Here’s a wider performance comparison across SPEC2006 workloads among the most recent and important ARMv8 CPU microarchitectures:
Overall, NVIDIA’s Carmel core seems like a big step up for NVIDIA and their in-house microarchitecture. However when compared against most recent cores from the competition, we see the new core having trouble able to really distinguish itself in terms of performance. Power efficiency of the AGX also lags behind, however this is something that was to be expected given the fact that the Jetson AGX is not a power optimised platform, beyond the fact that the chip’s 12FFN manufacturing process is a generation or two behind the latest mobile chips.
The one aspect which we can’t quantize NVIDIA’s Carmel cores is its features: This is a shipping CPU with ASIL-C functional safety features that we have in our hands today. The only competition in this regard would be Arm’s new Cortex A76AE, which we won’t see in silicon for at least another year or more. When taking this into account, it could possibly make sense for NVIDIA to have gone with its in-house designs, however as Arm starts to offer more designs for this space I’m having a bit of a hard time seeing a path forward in following generations after Xavier, as competitively, the Carmel cores don’t position themselves too well.
NVIDIA's Carmel CPU Core - SPEC2006 Rate
Something that we have a tough time testing on other platforms is the multi-threaded performance of CPUs. On mobile devices thermal constraints largely don’t allow these devices to showcase the true microarchitectural scaling characteristics of a platform, as it's not possible to maintain high clockspeeds.
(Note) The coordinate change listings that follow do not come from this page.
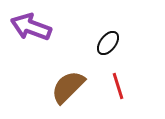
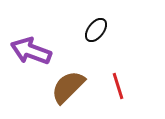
purple arrow: moved 24 px down
black ellipse: moved 12 px left, 13 px up
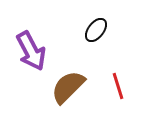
purple arrow: rotated 138 degrees counterclockwise
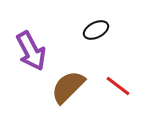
black ellipse: rotated 25 degrees clockwise
red line: rotated 36 degrees counterclockwise
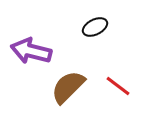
black ellipse: moved 1 px left, 3 px up
purple arrow: rotated 132 degrees clockwise
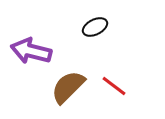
red line: moved 4 px left
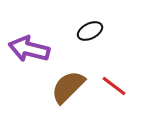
black ellipse: moved 5 px left, 4 px down
purple arrow: moved 2 px left, 2 px up
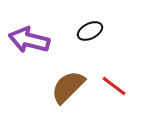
purple arrow: moved 9 px up
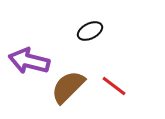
purple arrow: moved 21 px down
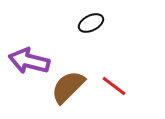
black ellipse: moved 1 px right, 8 px up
NVIDIA’s Jetson AGX dev kit doesn’t have these issues thanks to its oversized cooler, and this makes it a fantastic opportunity to test out Xavier's eight Carmel cores, as all are able to run at peak frequency without worries about thermals (in our test bench scenario).
SPEC2006 Rate uses the same workloads as the Speed benchmarks, with the only difference being that we’re launching more instances (processes) simultaneously.
Starting off with SPECin2006 rate:
The way that SPEC2006 rate scores are calculated is that it measures the execution time of all instances and uses the same reference time scale as the Speed score- with the only difference here being is that the final score is multiplied by the amount of instances.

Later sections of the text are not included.